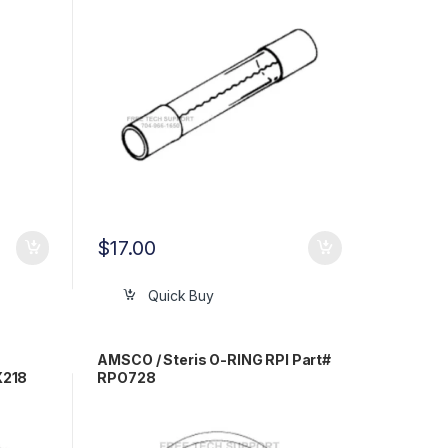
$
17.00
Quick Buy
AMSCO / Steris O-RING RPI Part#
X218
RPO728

• • • • • • •

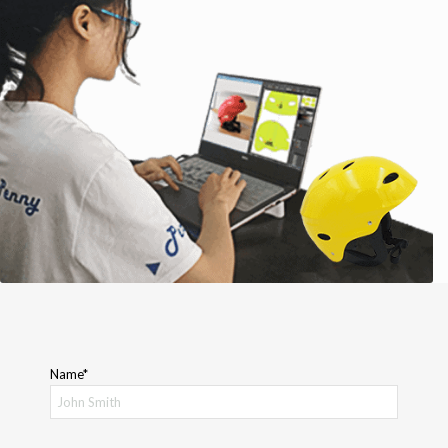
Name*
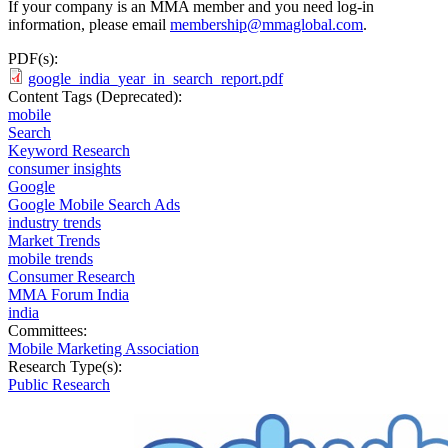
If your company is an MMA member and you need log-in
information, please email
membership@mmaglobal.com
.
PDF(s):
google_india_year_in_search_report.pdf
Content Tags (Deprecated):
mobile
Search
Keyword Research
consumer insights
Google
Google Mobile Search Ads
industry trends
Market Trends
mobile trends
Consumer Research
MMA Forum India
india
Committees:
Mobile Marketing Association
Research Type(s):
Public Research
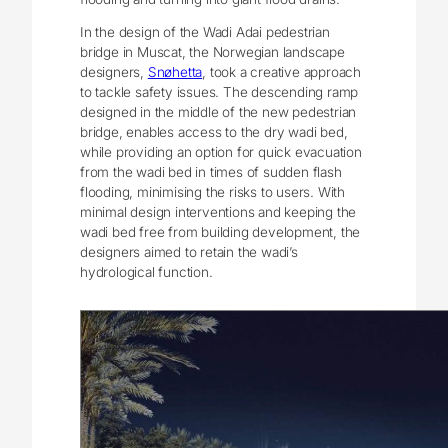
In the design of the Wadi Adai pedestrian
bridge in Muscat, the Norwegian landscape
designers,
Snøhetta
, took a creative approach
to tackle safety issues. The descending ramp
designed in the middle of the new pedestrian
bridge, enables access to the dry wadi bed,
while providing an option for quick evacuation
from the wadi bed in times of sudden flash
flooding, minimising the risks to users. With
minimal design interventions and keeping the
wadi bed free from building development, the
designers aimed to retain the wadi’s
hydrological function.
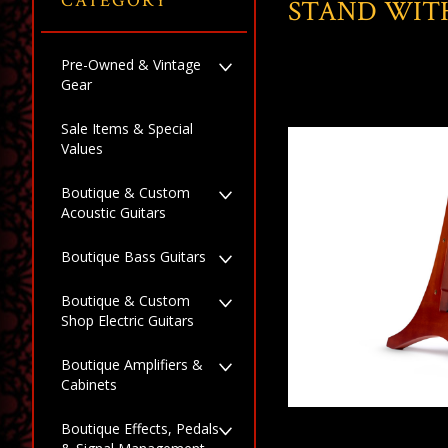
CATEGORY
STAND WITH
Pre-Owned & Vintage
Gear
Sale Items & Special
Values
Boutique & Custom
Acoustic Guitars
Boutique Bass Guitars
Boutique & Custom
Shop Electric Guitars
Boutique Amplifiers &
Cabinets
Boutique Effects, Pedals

• • • • • • •

THE TASK:
Keeping every character as it is, restate the lines above that run from the line with "Pre-Owned & Vintage" through the line with "Boutique Effects, Pedals", both included, and nothing else.

EXPECTED ANSWER:
Pre-Owned & Vintage
Gear
Sale Items & Special
Values
Boutique & Custom
Acoustic Guitars
Boutique Bass Guitars
Boutique & Custom
Shop Electric Guitars
Boutique Amplifiers &
Cabinets
Boutique Effects, Pedals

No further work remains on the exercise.